== Data supplied ==
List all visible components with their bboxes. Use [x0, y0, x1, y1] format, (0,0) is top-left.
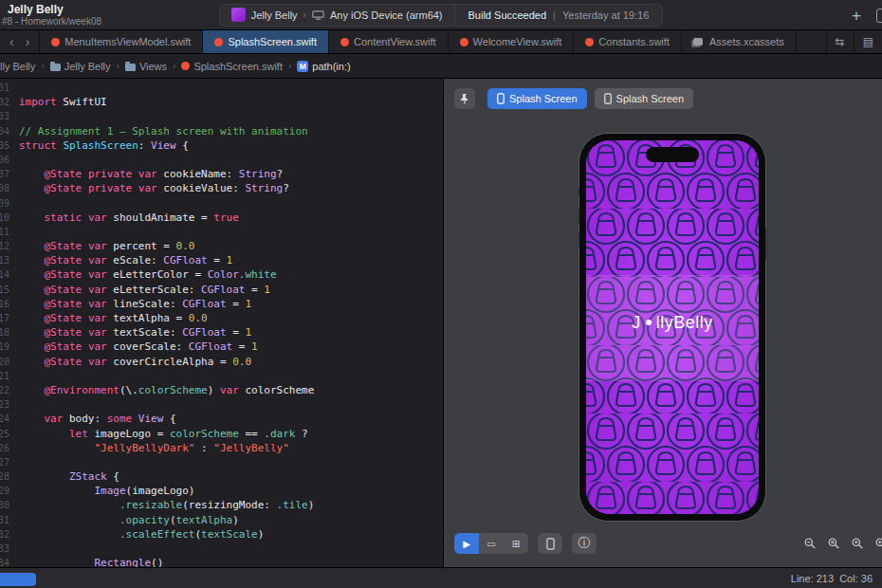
- preview-device-button[interactable]: Splash Screen: [487, 88, 587, 109]
- code-text: let imageLogo = colorScheme == .dark ?: [19, 427, 443, 441]
- status-separator: |: [553, 9, 556, 21]
- code-token: @State: [45, 326, 83, 339]
- line-number: 103: [0, 109, 9, 123]
- tab-label: WelcomeView.swift: [473, 36, 562, 47]
- code-token: @State: [45, 168, 83, 180]
- back-chevron-icon[interactable]: ‹: [9, 34, 14, 49]
- line-number: 120: [0, 355, 9, 369]
- magnifier-icon: [804, 538, 817, 550]
- code-token: colorScheme: [138, 384, 208, 396]
- line-number: 117: [0, 311, 9, 325]
- volume-down-button: [577, 230, 579, 248]
- code-line: 113 @State var eScale: CGFloat = 1: [0, 253, 443, 267]
- editor-tab[interactable]: SplashScreen.swift: [203, 30, 329, 53]
- preview-button-label: Splash Screen: [616, 93, 685, 104]
- breadcrumb-item[interactable]: lly Belly: [0, 61, 35, 72]
- code-editor[interactable]: 101102import SwiftUI103104// Assignment …: [0, 79, 443, 567]
- tab-bar: ‹ › MenuItemsViewModel.swiftSplashScreen…: [0, 30, 882, 54]
- editor-tab[interactable]: Constants.swift: [574, 30, 682, 53]
- code-token: var: [88, 326, 107, 339]
- line-number: 107: [0, 167, 9, 181]
- code-token: [19, 284, 45, 296]
- code-token: var: [220, 384, 239, 396]
- code-line: 104// Assignment 1 — Splash screen with …: [0, 124, 443, 138]
- bottom-left-accent: [0, 573, 36, 586]
- code-token: 1: [245, 298, 251, 310]
- add-button[interactable]: +: [852, 8, 861, 24]
- code-token: 1: [227, 254, 233, 266]
- code-token: =: [245, 284, 264, 296]
- code-text: @State var textScale: CGFloat = 1: [19, 325, 443, 340]
- code-line: 128 ZStack {: [0, 469, 443, 484]
- zoom-in-button[interactable]: [847, 533, 868, 554]
- code-line: 119 @State var coverScale: CGFloat = 1: [0, 340, 443, 354]
- activity-viewer[interactable]: Jelly Belly › Any iOS Device (arm64) Bui…: [219, 4, 664, 27]
- forward-chevron-icon[interactable]: ›: [26, 34, 30, 49]
- code-token: (: [170, 514, 176, 526]
- line-number: 134: [0, 556, 9, 567]
- iphone-preview-frame: JllyBelly: [579, 133, 766, 522]
- code-token: @State: [45, 240, 83, 252]
- code-text: [19, 81, 443, 95]
- line-number: 121: [0, 369, 9, 383]
- xcode-window: Jelly Belly #8 - Homework/week08 Jelly B…: [0, 0, 882, 588]
- line-number: 114: [0, 267, 9, 282]
- breadcrumb-item[interactable]: Views: [125, 61, 167, 72]
- breadcrumb-item[interactable]: Jelly Belly: [50, 61, 111, 72]
- preview-canvas: Splash ScreenSplash Screen: [443, 79, 882, 567]
- swap-editors-icon[interactable]: ⇆: [826, 30, 854, 53]
- power-button: [765, 229, 768, 261]
- editor-options-icon[interactable]: ▤: [854, 30, 882, 53]
- code-token: [19, 254, 45, 266]
- editor-tab[interactable]: MenuItemsViewModel.swift: [39, 30, 203, 53]
- swift-file-icon: [460, 38, 469, 46]
- breadcrumb-item[interactable]: Mpath(in:): [297, 61, 350, 72]
- device-settings-button[interactable]: [538, 533, 562, 554]
- canvas-toolbar: Splash ScreenSplash Screen: [454, 88, 693, 109]
- code-token: 0.0: [189, 312, 208, 324]
- code-line: 120 @State var coverCircleAlpha = 0.0: [0, 355, 443, 369]
- code-text: @State var lineScale: CGFloat = 1: [19, 297, 443, 311]
- code-token: cookieName:: [157, 168, 239, 180]
- editor-tab[interactable]: WelcomeView.swift: [449, 30, 575, 53]
- code-line: 125 let imageLogo = colorScheme == .dark…: [0, 427, 443, 441]
- line-number: 106: [0, 153, 9, 167]
- code-token: =: [208, 254, 227, 266]
- code-token: [82, 268, 88, 281]
- code-text: .opacity(textAlpha): [19, 513, 443, 527]
- history-nav: ‹ ›: [0, 30, 39, 53]
- main-area: 101102import SwiftUI103104// Assignment …: [0, 79, 882, 567]
- code-token: =: [232, 340, 251, 353]
- zoom-fit-button[interactable]: [823, 533, 844, 554]
- code-token: [19, 514, 119, 526]
- editor-tab[interactable]: Assets.xcassets: [682, 30, 797, 53]
- code-token: .white: [239, 268, 277, 281]
- scheme-selector[interactable]: Jelly Belly › Any iOS Device (arm64): [220, 5, 454, 26]
- code-text: @State var eLetterScale: CGFloat = 1: [19, 283, 443, 297]
- device-icon: [604, 93, 612, 104]
- selectable-mode-button[interactable]: ▭: [479, 533, 504, 554]
- zoom-out-button[interactable]: [799, 533, 820, 554]
- live-preview-button[interactable]: ▶: [454, 533, 479, 554]
- code-token: import: [19, 96, 57, 108]
- preview-info-button[interactable]: ⓘ: [572, 533, 597, 554]
- variants-button[interactable]: ⊞: [504, 533, 528, 554]
- preview-screen[interactable]: JllyBelly: [586, 140, 759, 514]
- pin-preview-button[interactable]: [454, 88, 475, 109]
- code-token: var: [88, 298, 107, 310]
- breadcrumb-item[interactable]: SplashScreen.swift: [181, 61, 283, 72]
- code-text: .resizable(resizingMode: .tile): [19, 498, 443, 512]
- breadcrumb-label: SplashScreen.swift: [193, 61, 283, 72]
- preview-device-button[interactable]: Splash Screen: [595, 88, 694, 109]
- code-token: [19, 182, 45, 194]
- line-number: 111: [0, 225, 9, 239]
- editor-tab[interactable]: ContentView.swift: [329, 30, 449, 53]
- code-token: [82, 340, 88, 353]
- code-token: [82, 312, 88, 324]
- code-text: [19, 153, 443, 167]
- code-token: [19, 557, 94, 567]
- library-icon[interactable]: [876, 9, 882, 23]
- code-token: [132, 413, 138, 425]
- preview-mode-group: ▶ ▭ ⊞: [454, 533, 528, 554]
- zoom-extra-button[interactable]: [871, 533, 882, 554]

== Goal of the exercise ==
Work out how many lines contain the word "Assignment" in the records, and answer with the number only.

== Exercise response ==
3